Les relations professionnelles dans l’établissement

Au moment de la réflexion sur le « métier » d’enseignant, à l’occasion de la refondation, je reprends la matière d’un petit texte écrit il y a 3 ans. A l’époque, MM Durepaire (Inspection générale de l’éducation nationale) et Renoult (Inspection générale des bibliothèques) venaient de publier un rapport intitulé :
L’accès et la formation à la documentation du lycée à l’université : un enjeu pour la réussite des études supérieures.

La question des relations entre les personnes et les professionnels au sein d’un établissement sont peu étudiées, sont peu prises en considération. Nous reprenons ici la matière d’un stage réalisé dans le bassin d’Argenteuil en mars 2003 avec Monique Dupuis-Richel (voir le détail).


Le modèle de Erving Goffman

Il est sans doute possible d’utiliser la théorie de Erving Goffman sur la représentation théâtrale comme modèle de l’action sociale pour comprendre la difficulté des nouvelles relations pédagogiques qui sont préconisées par le ministère… : les TPE, les travaux croisés, les PPCP, les problèmes liés aux heures de vie de la classe, à la recherche documentaire et son apprentissage… (à propos de Goffman).

La particularité du professeur documentaliste, c’est d’être, comme l’enseignant dans sa classe, seul sur la scène de la représentation. La différence, c’est que le professeur documentaliste est dans un espace non seulement publique, mais également ouvert au public. Il ne peut au fond pas en contrôler l’entrée.

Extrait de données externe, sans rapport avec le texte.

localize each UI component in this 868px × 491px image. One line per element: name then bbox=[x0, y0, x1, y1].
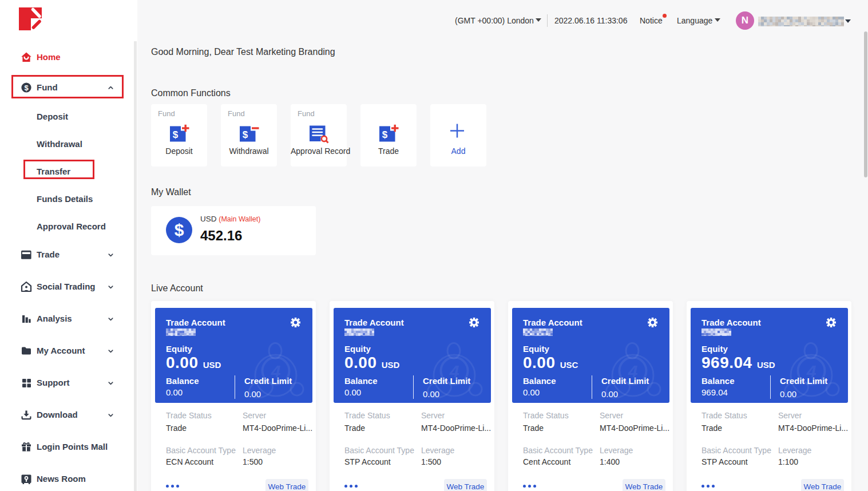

L’enseignant par contre est normalement « maître dans sa classe ». Pratiquement personne ne peut y rentrer sans son autorisation.

Cette solitude est rompue dans les nouvelles formes pédagogiques telles que les TPE. Le poste de l’enseignant est dédoublé. Deux personnes doivent collaborer ensemble face à/ dans, la classe. Ce couple peut alors être interprété comme une équipe de représentation au sens de Goffman, et bien sûr avec tous ses risques. Ainsi il y a la nécessité de l’existence de la coulisse et ses trois fonctions de préparation, de contrôle et de détente. Elle doit être assurée et défendue par les membres de l’équipe.


Au risque de la confiance

Mais il y a une autre sorte de risque : du fait qu’ils sont membres d’une même équipe, les personnes se trouvent placées dans une étroite relation d’interdépendance mutuelle qui nécessite la confiance inter-individuelle.

En effet, premièrement, tout membre de l’équipe, lors du déroulement d’une représentation d’équipe, a le pouvoir de « vendre la mèche » et de casser le spectacle par une conduite inappropriée. Chaque équipier est obligé de compter sur la bonne conduite de ses partenaires qui, à leur tour, sont obligés de lui faire confiance. Il en résulte nécessairement un lien de dépendance réciproque qui unit les équipiers les uns aux autres.

A partir de là on peut tirer pas mal de situations possibles, risquées, difficiles, et qui expliquent les réticences des acteurs.

Le cas de la solitude de l’acteur


La particularité de la solitude. Le professeur documentaliste est une « équipe » à lui tout seul (la plupart du temps en Collège, moins en Lycée). Cela, à la fois, réduit les risques du ratage par d’autres, mais augmente la responsabilité personnelle de l’acteur. Personne ne peut le rattraper lors de la présentation.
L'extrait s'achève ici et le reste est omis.